▸ **Exercise prompt**
Images should be omitted while the rest of the data is duplicated exactly.
*** Opening of Records for the task ***
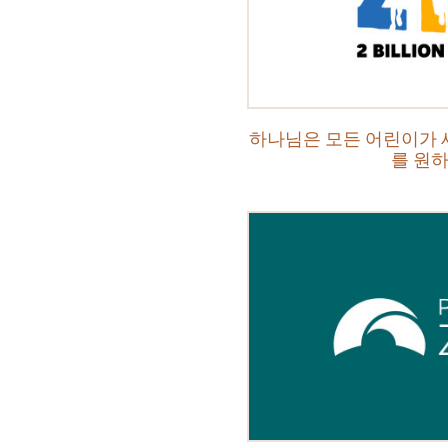
하나님은 모든 어린이가 
를 원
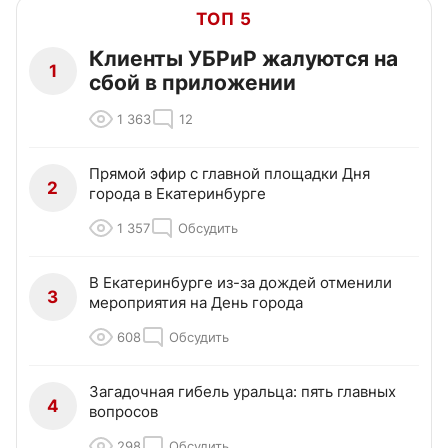
ТОП 5
Клиенты УБРиР жалуются на
1
сбой в приложении
1 363
12
Прямой эфир с главной площадки Дня
2
города в Екатеринбурге
1 357
Обсудить
В Екатеринбурге из-за дождей отменили
3
мероприятия на День города
608
Обсудить
Загадочная гибель уральца: пять главных
4
вопросов
298
Обсудить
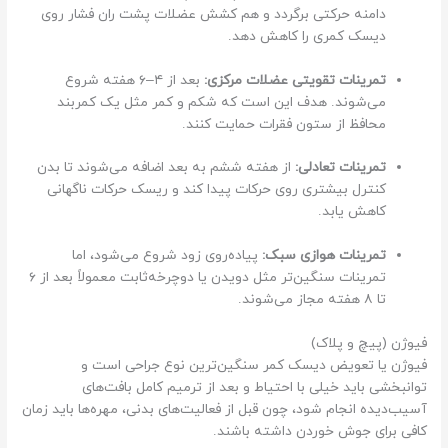
دامنه حرکتی برگردد و هم کشش عضلات پشت ران فشار روی
ن
دیسک کمری را کاهش دهد.
ج
م
تمرینات تقویتی عضلات مرکزی:
بعد از ۴–۶ هفته شروع
ی‌
می‌شوند. هدف این است که شکم و کمر مثل یک کمربند
ب
محافظ از ستون فقرات حمایت کنند.
ر
ن
تمرینات تعادلی:
از هفته ششم به بعد اضافه می‌شوند تا بدن
د
کنترل بیشتری روی حرکات پیدا کند و ریسک حرکات ناگهانی
ی
کاهش یابد.
ا
ع
تمرینات هوازی سبک:
پیاده‌روی زود شروع می‌شود، اما
م
تمرینات سنگین‌تر مثل دویدن یا دوچرخه‌ثابت معمولاً بعد از ۶
ل
تا ۸ هفته مجاز می‌شوند.
ج
ر
فیوژن (پیچ و پلاک)
فیوژن یا تعویض دیسک کمر سنگین‌ترین نوع جراحی است و
ا
توانبخشی باید خیلی با احتیاط و بعد از ترمیم کامل بافت‌های
ح
آسیب‌دیده انجام شود، چون قبل از فعالیت‌های بدنی، مهره‌ها باید زمان
ی
کافی برای جوش خوردن داشته باشند.
ا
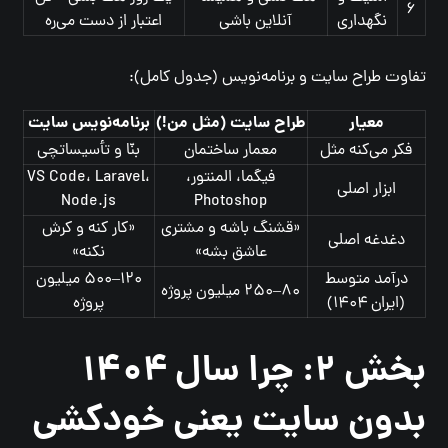
۶
نگهداری
آنلاین باشی
اعتبار از دست می‌ره
تفاوت طراح سایت و برنامه‌نویس (جدول کامل):
معیار
طراح سایت (مثل من!)
برنامه‌نویس سایت
فکر می‌کنه مثل
معمار ساختمان
بنّا و تأسیساتچی
فیگما، المنتور،
VS Code، Laravel،
ابزار اصلی
Node.js
Photoshop
«قشنگ باشه و مشتری
«کار کنه و کرش
دغدغه اصلی
عاشق بشه»
نکنه»
درآمد متوسط
۱۲۰–۵۰۰ میلیون
۸۰–۲۵۰ میلیون پروژه
(ایران ۱۴۰۴)
پروژه
بخش ۲: چرا سال ۱۴۰۴
بدون سایت یعنی خودکشی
*** Close of Records for the task ***
▸ **Response to this exercise**
하나님은 모든 어린이가 
를 원
ТОП 5
Клиенты УБРиР жалуются на
1
сбой в приложении
1 363
12
Прямой эфир с главной площадки Дня
2
города в Екатеринбурге
1 357
Обсудить
В Екатеринбурге из-за дождей отменили
3
мероприятия на День города
608
Обсудить
Загадочная гибель уральца: пять главных
4
вопросов
298
Обсудить
دامنه حرکتی برگردد و هم کشش عضلات پشت ران فشار روی
ن
دیسک کمری را کاهش دهد.
ج
م
تمرینات تقویتی عضلات مرکزی:
بعد از ۴–۶ هفته شروع
ی‌
می‌شوند. هدف این است که شکم و کمر مثل یک کمربند
ب
محافظ از ستون فقرات حمایت کنند.
ر
ن
تمرینات تعادلی:
از هفته ششم به بعد اضافه می‌شوند تا بدن
د
کنترل بیشتری روی حرکات پیدا کند و ریسک حرکات ناگهانی
ی
کاهش یابد.
ا
ع
تمرینات هوازی سبک:
پیاده‌روی زود شروع می‌شود، اما
م
تمرینات سنگین‌تر مثل دویدن یا دوچرخه‌ثابت معمولاً بعد از ۶
ل
تا ۸ هفته مجاز می‌شوند.
ج
ر
فیوژن (پیچ و پلاک)
فیوژن یا تعویض دیسک کمر سنگین‌ترین نوع جراحی است و
ا
توانبخشی باید خیلی با احتیاط و بعد از ترمیم کامل بافت‌های
ح
آسیب‌دیده انجام شود، چون قبل از فعالیت‌های بدنی، مهره‌ها باید زمان
ی
کافی برای جوش خوردن داشته باشند.
ا
۶
نگهداری
آنلاین باشی
اعتبار از دست می‌ره
تفاوت طراح سایت و برنامه‌نویس (جدول کامل):
معیار
طراح سایت (مثل من!)
برنامه‌نویس سایت
فکر می‌کنه مثل
معمار ساختمان
بنّا و تأسیساتچی
فیگما، المنتور،
VS Code، Laravel،
ابزار اصلی
Node.js
Photoshop
«قشنگ باشه و مشتری
«کار کنه و کرش
دغدغه اصلی
عاشق بشه»
نکنه»
درآمد متوسط
۱۲۰–۵۰۰ میلیون
۸۰–۲۵۰ میلیون پروژه
(ایران ۱۴۰۴)
پروژه
بخش ۲: چرا سال ۱۴۰۴
بدون سایت یعنی خودکشی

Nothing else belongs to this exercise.